HOW TO COMPLETE THIS TASK: The lines to copy are those holding the string "کفسابی" in the entries below.

MATERIAL SHOWN:
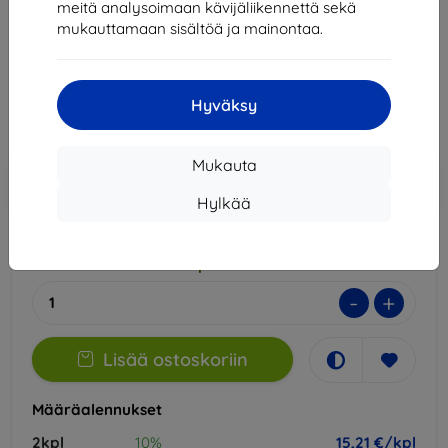
meitä analysoimaan kävijäliikennettä sekä
Sopii:
Asus Zenfone 11 Ultra
mukauttamaan sisältöä ja mainontaa.
16,90 €
15,21 €
Hyväksy
Hinta ilman ALV:tä
12,27 €
Mukauta
Lisää
Alennus kupongilla
-10%
EXTRA10
ostoskoriin
Hylkää
Ulkoinen varasto > 5 kpl
-
+
Lisää ostoskoriin
Määräalennukset
2kpl
10%
15,21 €/kpl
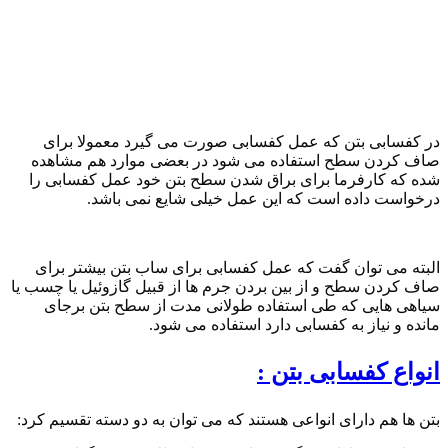
در کفسابی بتن که عمل کفسابی صورت می گیرد معمولا برای
صاف کردن سطح استفاده می شود در بعضی موارد هم مشاهده
شده که کارفرما برای براق شدن سطح بتن خود عمل کفسابی را
درخواست داده است که این عمل خیلی شایع نمی باشد.
البته می توان گفت که عمل کفسابی برای ساب بتن بیشتر برای
صاف کردن سطح و از بین بردن جرم ها از قبیل گازوئیل یا چسب یا
سیاهی هایی که طی استفاده طولانی مدت از سطح بتن برجای
مانده و نیاز به کفسابی دارد استفاده می شود.
انواع کفسابی بتن :
بتن ها هم دارای انواعی هستند که می توان به دو دسته تقسیم کرد:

YOUR SOLUTION:
در کفسابی بتن که عمل کفسابی صورت می گیرد معمولا برای
شده که کارفرما برای براق شدن سطح بتن خود عمل کفسابی را
البته می توان گفت که عمل کفسابی برای ساب بتن بیشتر برای
مانده و نیاز به کفسابی دارد استفاده می شود.
انواع کفسابی بتن :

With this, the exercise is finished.